YOUR INSTRUCTIONS — Every line from the line containing "is 5500 euros." to the end of the data must appear in the answer exactly as it appears there, and nothing else.

DATA SHOWN —
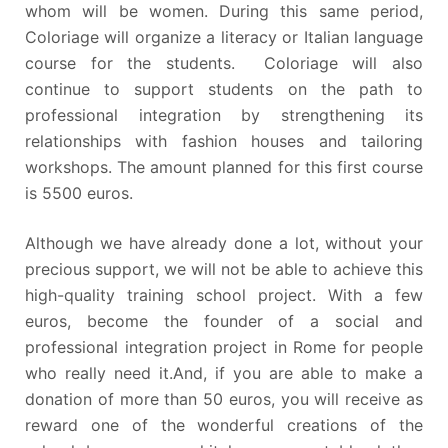
whom will be women. During this same period,
Coloriage will organize a literacy or Italian language
course for the students. Coloriage will also
continue to support students on the path to
professional integration by strengthening its
relationships with fashion houses and tailoring
workshops.
The amount planned for this first course
is 5500 euros.
Although we have already done a lot, without your
precious support, we will not be able to achieve this
high-quality training school project. With a few
euros, become the founder of a social and
professional integration project in Rome for people
who really need it.
And, if you are able to make a
donation of more than 50 euros, you will receive as
reward one of the wonderful creations of the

WRITTEN REPLY —
is 5500 euros.
Although we have already done a lot, without your
precious support, we will not be able to achieve this
high-quality training school project. With a few
euros, become the founder of a social and
professional integration project in Rome for people
who really need it.
And, if you are able to make a
donation of more than 50 euros, you will receive as
reward one of the wonderful creations of the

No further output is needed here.